From what I understand the gas price cap of $12 a gigajoule applies from the gas producer to the domestic middleman/industrial buyer.
It has no effect on what the producer charges for their international contracts/supplies.
What this is not doing is lowering the household cost of gas. The middlemen are just upping the price using ‘lack of supply’ as an excuse. 

Reply to  The Other Nick
January 17, 2023 8:55 am

If you are a businessman and you can sell to one customer at 20 dollars, and the government says that you can’t charge someone else more than 12 dollars, who are you going to sell to?
If the government than says, you can’t sell to the first customer, how is that not theft of services?

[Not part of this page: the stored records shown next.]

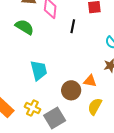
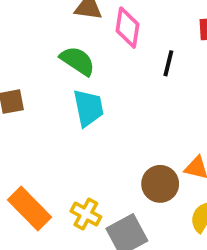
cyan trapezoid: (39, 70) -> (88, 108), moved

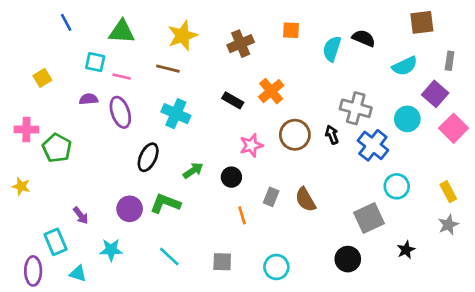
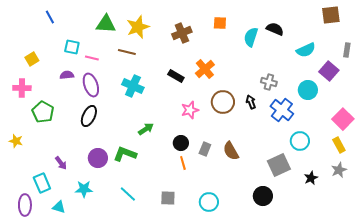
brown square: (422, 22) -> (331, 15), moved
green triangle: (122, 32) -> (106, 24), moved
gray rectangle: (450, 61) -> (347, 50), moved
gray cross: (356, 108) -> (269, 82), size x0.7
pink square: (454, 128) -> (343, 119), moved
pink cross: (26, 129) -> (22, 88), moved
black ellipse: (148, 157) -> (89, 116), moved
black circle: (231, 177) -> (181, 143), moved
black star: (406, 250) -> (311, 178), moved

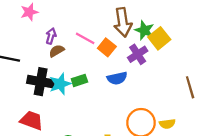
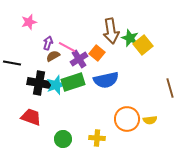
pink line: (85, 38) -> (67, 47), moved
purple cross: (138, 54) -> (79, 59), moved
blue semicircle: (117, 78) -> (106, 80), size x1.4
green rectangle: (79, 80) -> (73, 82), size x1.6

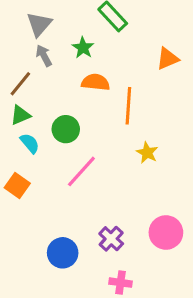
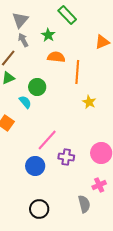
cyan semicircle: (30, 143) -> (25, 102), moved
pink line: (81, 171) -> (47, 140), moved
purple cross: (111, 239) -> (66, 157), turned -35
pink cross: (121, 283) -> (99, 185), moved, turned -32

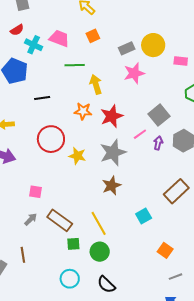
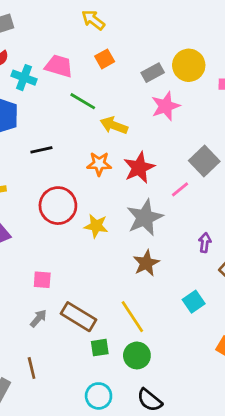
green line: (75, 65) -> (83, 101), turned 36
yellow arrow: (96, 84) -> (114, 125), turned -48
purple arrow: (158, 143) -> (205, 243), moved

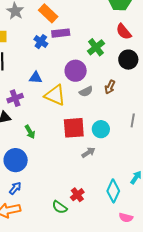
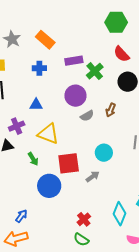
purple rectangle: (61, 33) -> (74, 61), moved
blue cross: (41, 42) -> (39, 68), turned -32
yellow triangle: (55, 95) -> (48, 134), moved
red square: (74, 128) -> (69, 163), moved
blue circle: (16, 160) -> (49, 186), moved
green semicircle: (60, 207) -> (81, 240), moved

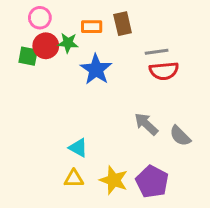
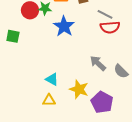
gray line: (157, 52) -> (105, 14), turned 35
green square: (28, 56) -> (13, 36), moved
yellow star: (114, 180) -> (79, 89), moved

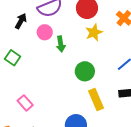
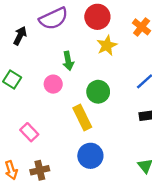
pink circle: (45, 32) -> (53, 84), moved
yellow rectangle: (96, 100) -> (82, 117), moved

Last edited 19 days ago by MarkW
January 17, 2023 7:06 am

Weren’t we told this wouldn’t happen?

January 17, 2023 8:18 am

Governments want to control energy. Energy is usually a big part of a population’s expenditures and a bigger cut of the pie is in their dreams. They are convinced that money under their spending control is a good thing. As far as energy, they don’t even need to officially tax consumer-level energy consumption to get control. Governments especially love this indirect taxation because when Joe public starts feeling too much of his money is being confiscated, government officials start feeling unsafe…and the whole point is that they want to feel lofty and loved. Carbon emissions are an ideal control methodology for them. Nationalization of energy companies that either go broke or charge too much are simply part of the plan.

Dennis Gerald Sandberg
January 18, 2023 9:58 am

It’s official, Australia has knocked Germany out of the first place ranking in the climate and energy nut-job contest.

January 20, 2023 7:36 am

Just as I can’t understand how someone can be elected governor while refusing to debate their opponent, or a person with brain damage win a seat while being unable to think, Australia following Venezuela down the nationalization hole makes no sense. But then again I still can’t understand how any democrat can be elected after paying $700 for LPG this year while in 2019 paying $98 for the same amount.